*DATASET ENTRIES*
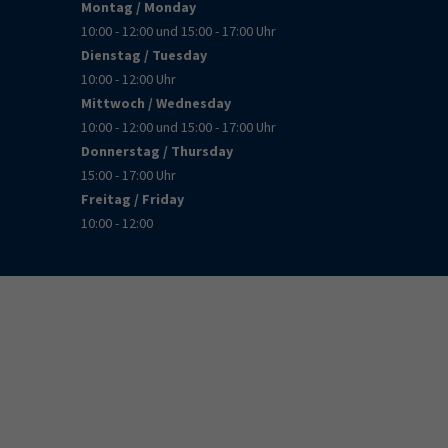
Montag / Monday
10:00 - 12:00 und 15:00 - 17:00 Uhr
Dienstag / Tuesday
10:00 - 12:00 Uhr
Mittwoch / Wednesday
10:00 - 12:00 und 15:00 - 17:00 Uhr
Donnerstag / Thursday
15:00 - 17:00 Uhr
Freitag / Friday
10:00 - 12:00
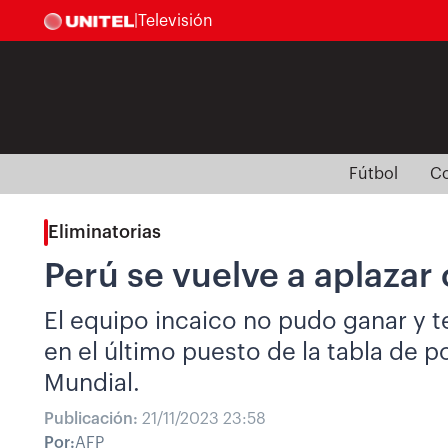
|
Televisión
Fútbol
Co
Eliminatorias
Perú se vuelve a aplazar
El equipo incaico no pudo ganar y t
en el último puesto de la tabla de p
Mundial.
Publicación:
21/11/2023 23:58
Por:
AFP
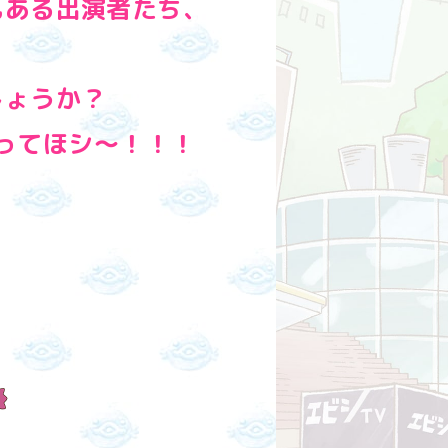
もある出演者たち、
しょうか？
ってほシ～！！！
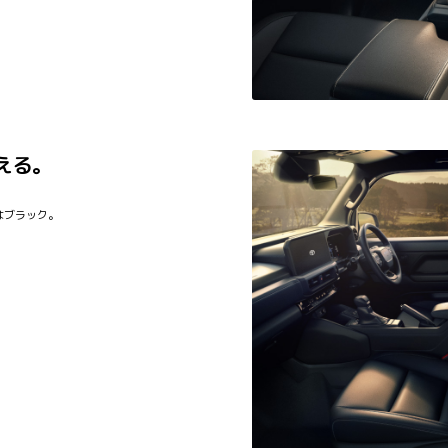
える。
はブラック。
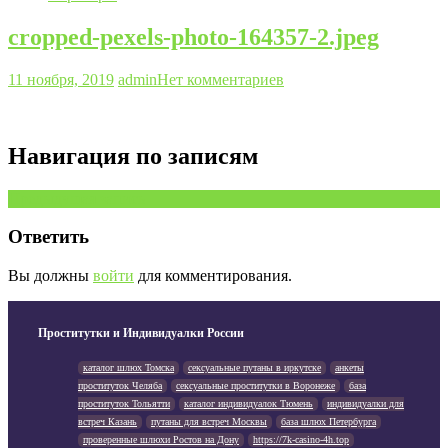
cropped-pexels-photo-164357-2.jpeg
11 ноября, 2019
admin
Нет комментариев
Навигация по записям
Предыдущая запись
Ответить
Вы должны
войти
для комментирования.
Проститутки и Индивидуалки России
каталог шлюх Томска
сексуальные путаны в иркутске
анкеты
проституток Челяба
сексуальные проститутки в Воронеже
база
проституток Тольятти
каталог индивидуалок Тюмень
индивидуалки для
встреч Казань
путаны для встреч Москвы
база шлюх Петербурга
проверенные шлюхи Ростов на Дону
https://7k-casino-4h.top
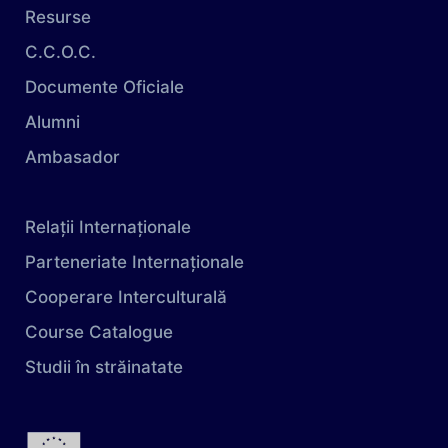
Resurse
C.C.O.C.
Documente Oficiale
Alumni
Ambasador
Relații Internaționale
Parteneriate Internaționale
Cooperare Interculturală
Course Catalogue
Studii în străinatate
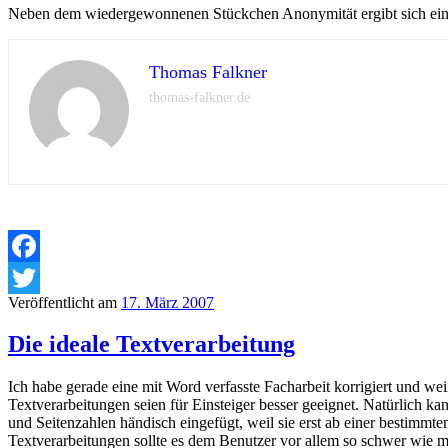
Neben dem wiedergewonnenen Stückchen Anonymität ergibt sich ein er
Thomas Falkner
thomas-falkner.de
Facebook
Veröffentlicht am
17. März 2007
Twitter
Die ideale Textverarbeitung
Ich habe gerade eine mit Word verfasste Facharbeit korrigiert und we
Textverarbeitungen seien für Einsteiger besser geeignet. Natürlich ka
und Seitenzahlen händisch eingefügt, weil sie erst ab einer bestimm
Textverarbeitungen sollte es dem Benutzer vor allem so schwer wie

*PROBLEM TO WORK ON*
Using the data above, report the number of lines that contain the string "Textverarbeitungen", and only that number.

*FINISHED TASK*
2